President Bush’s political honeymoon with newly empowered Democrats continued Friday as he and Vice President Dick Cheney met with Senate leaders at the White House.
“The elections are over; the problems haven’t gone away, ” Bush told reporters. “There is a great opportunity for us to show the country that Republicans and Democrats are equally as patriotic and equally concerned about the future, and that we can work together.”
Presumptive Senate Majority Leader Harry Reid added: “The only way to move forward is with bipartisanship and openness, and to get some results.”
The Nevada Democrat has long called for a change in Iraq policy, although White House Press Secretary Tony Snow said that “at this point, I think this is more just an opportunity for both sides to express goodwill and to talk over a series of issues. But it is not a time in which there are concrete proposals being floated.”
But Sen. Dick Durbin, D-Ill., said he and Sen. Harry Reid, D-Nev., had a substantive discussion with Bush and Vice President Cheney in the Oval Office.

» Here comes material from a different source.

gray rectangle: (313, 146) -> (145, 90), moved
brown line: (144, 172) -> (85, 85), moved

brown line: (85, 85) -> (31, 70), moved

“We talked a lot about Iraq,” said Durbin, the Senate’s No. 2 Democrat. “We talked about our agenda, moving forward on an agenda, finding things that we can agree on to start off on the right foot.”

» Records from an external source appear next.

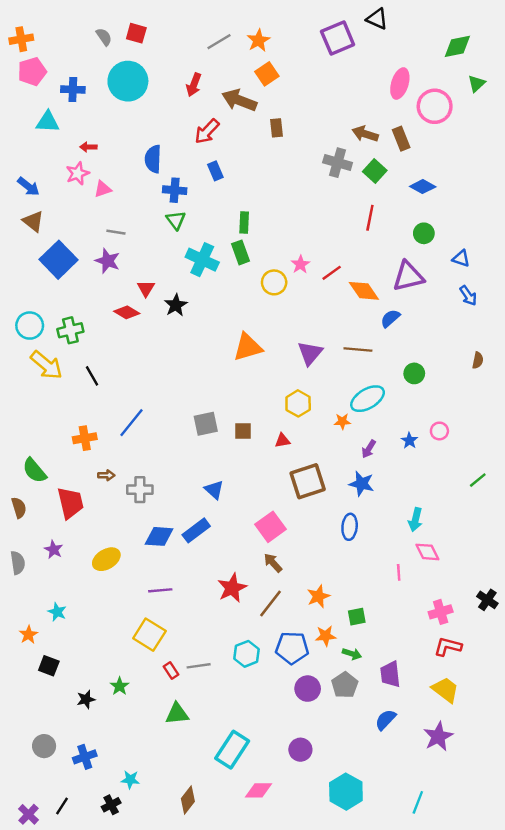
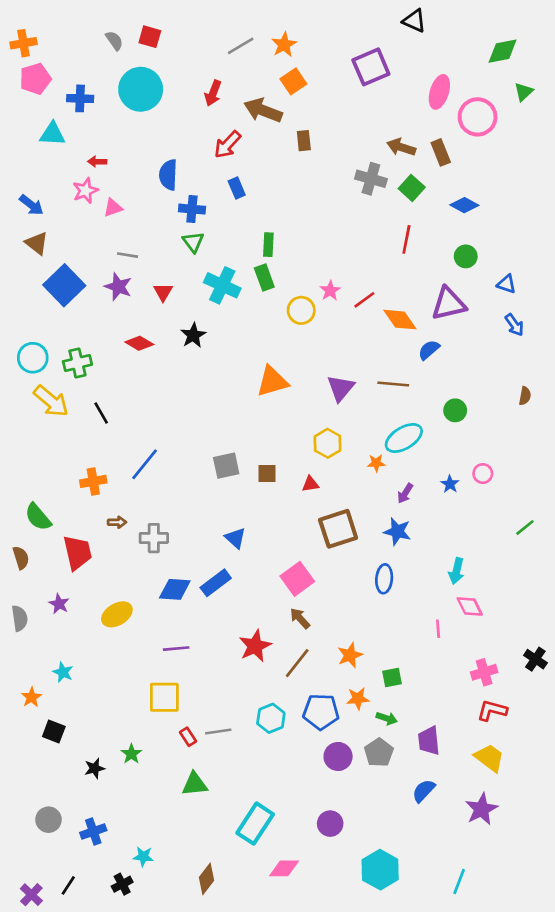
purple square: (338, 38) -> (371, 67), moved
red triangle: (146, 288) -> (163, 292), moved
yellow square: (149, 635) -> (164, 697), turned -32

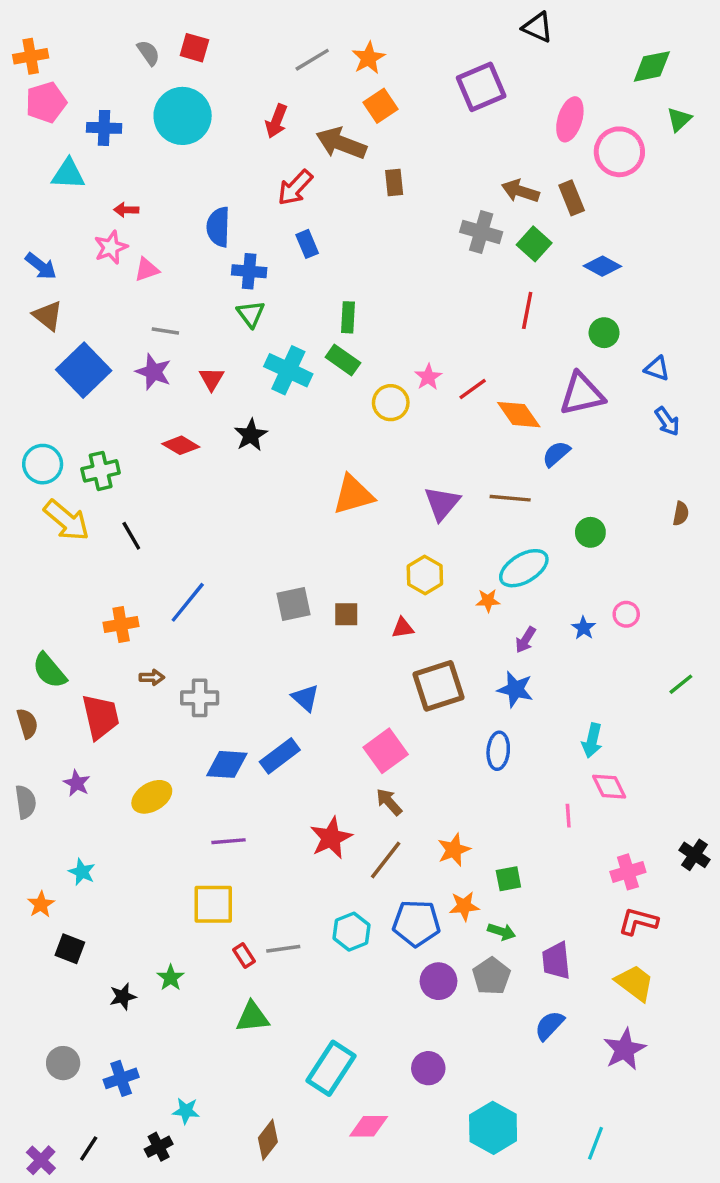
green rectangle: (264, 277) -> (343, 360), turned -35

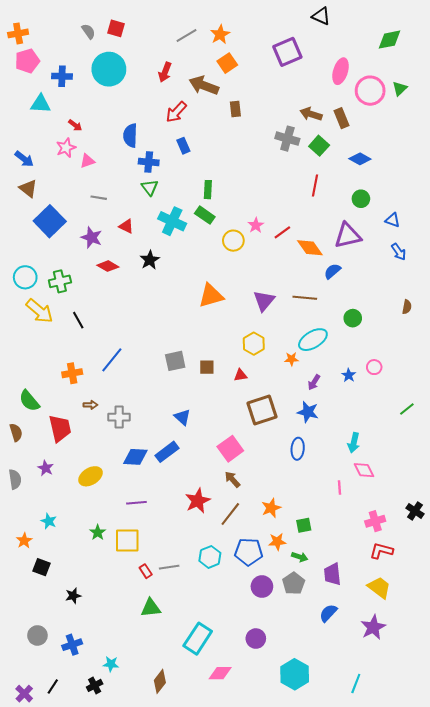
green triangle: (679, 119) -> (400, 89), moved
red arrow: (126, 210) -> (75, 125), turned -144
purple star: (154, 372) -> (92, 238), moved
red triangle: (212, 379) -> (126, 226), turned -35
green star: (171, 978) -> (98, 532), moved

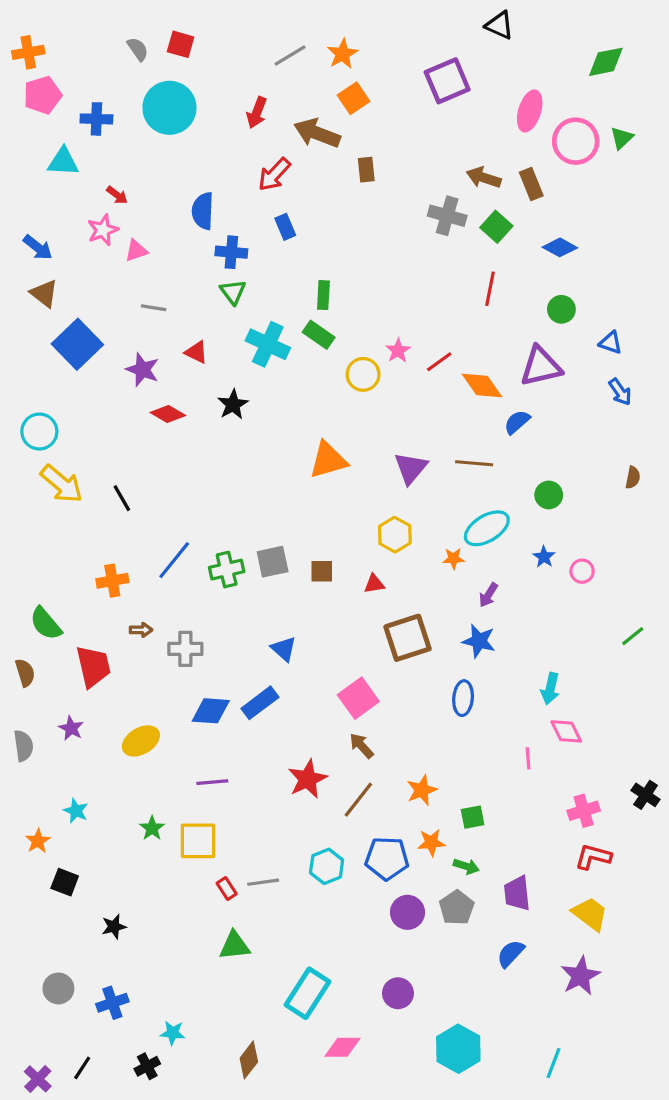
green cross: (60, 281) -> (227, 570), moved
blue star: (349, 375) -> (544, 557), moved

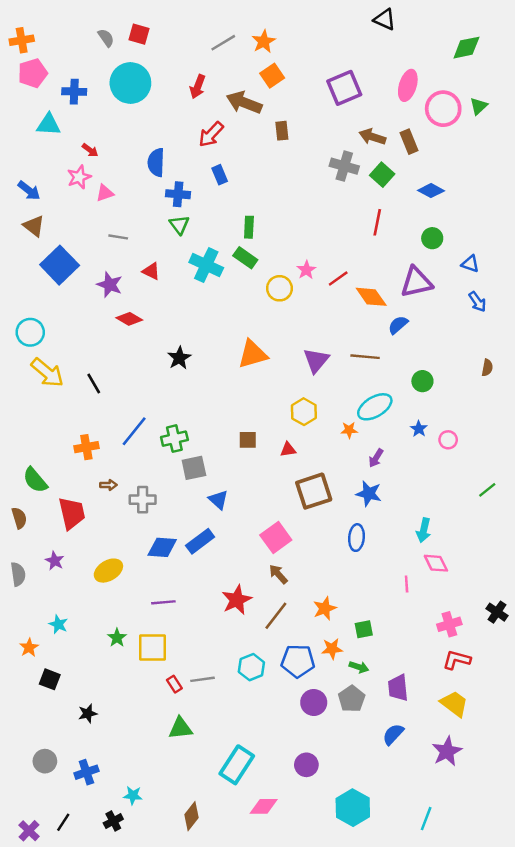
purple square: (447, 81) -> (344, 88), moved
black star: (233, 405) -> (179, 358), moved
gray square: (273, 562) -> (194, 468), moved

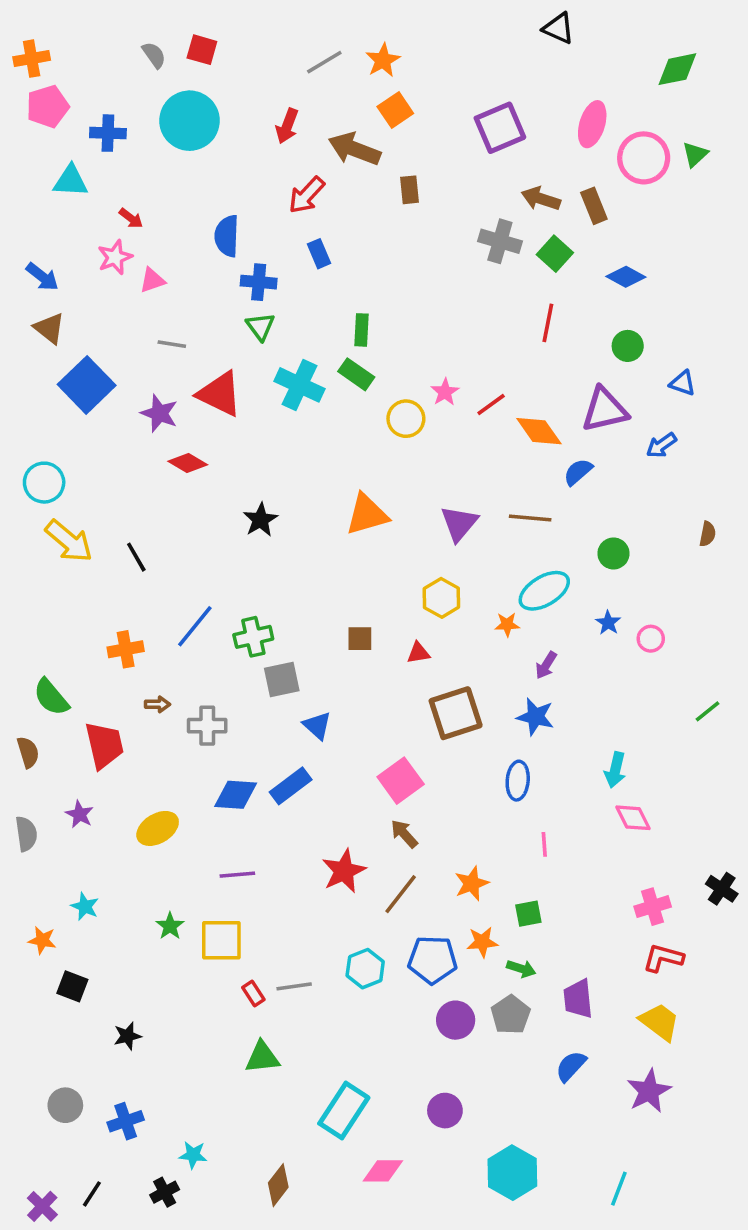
red triangle: (151, 271) -> (220, 394), size x1.8
blue arrow: (477, 302) -> (661, 445), moved, turned 90
pink line: (407, 584) -> (544, 844), moved
orange star: (29, 648) -> (42, 940), turned -30

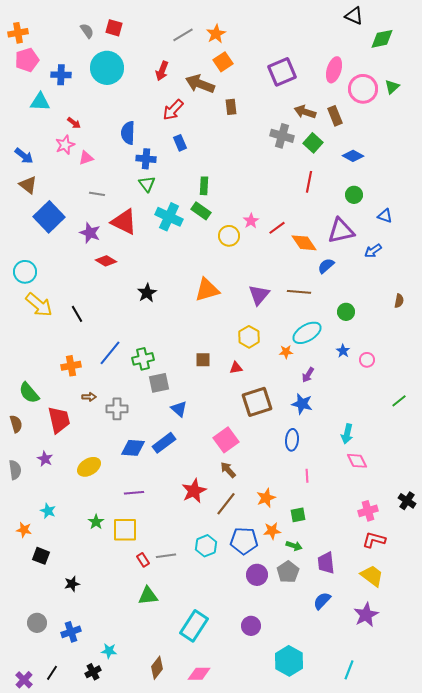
black triangle: (558, 28) -> (354, 16), moved
pink diamond: (383, 1171) -> (199, 674), moved

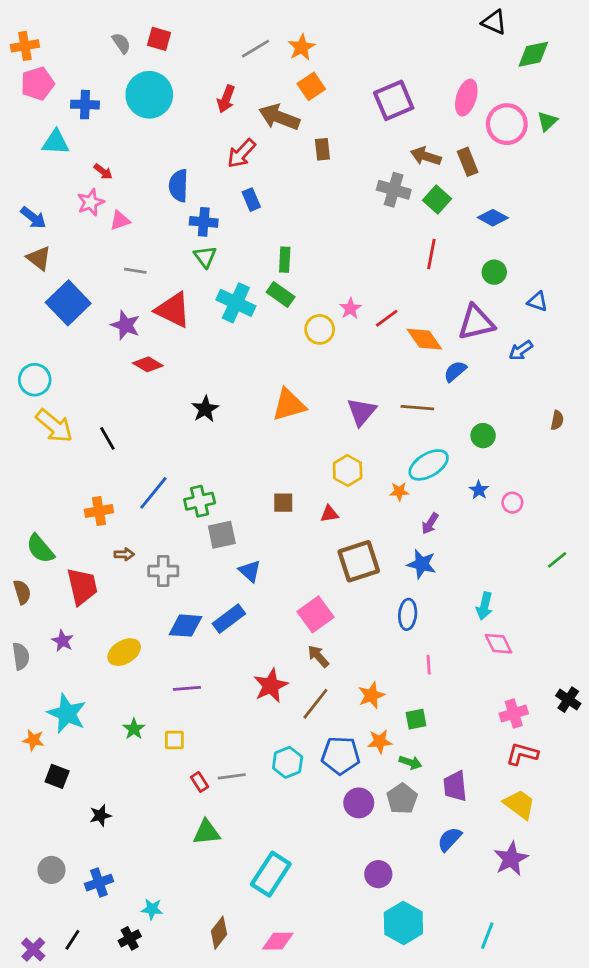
cyan star: (48, 511) -> (67, 714), size x1.8
yellow square: (125, 530) -> (174, 740), size x0.6
purple circle: (251, 626) -> (378, 874), moved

Publicly, none of the participants mentioned topics of disagreement, including several measures that Bush would like to enact before Democrats take over control of Congress in January. These include affirming the legality of Bush’s terrorist surveillance program and confirming John Bolton as U.S. ambassador to the United Nations.
Since Democrats oppose both measures, Bush is trying to enact them during a lame-duck session of Congress, during which Republicans will remain in charge.
Snow said the measures are “constructive and important” and not “necessarily provocative” to Democrats. He was particularly forceful in defending Bolton, whose confirmation is opposed by Democratic Sen. Joseph Biden of Delaware and outgoing Republican Sen. Lincoln Chaffee of Rhode Island.
“What complaint do you have with a man who’s been so successful in pushing through vital national Nation Security Council resolutions through the United Nations and has been awfully effective?” Snow asked.
He added: “When it comes to the terrorist surveillance program, the president doesn’t think that we ought to wait, in terms of developing a system that has congressional support for being able to conduct surveillance on terrorists in the United States, talking with their terror-masters overseas.”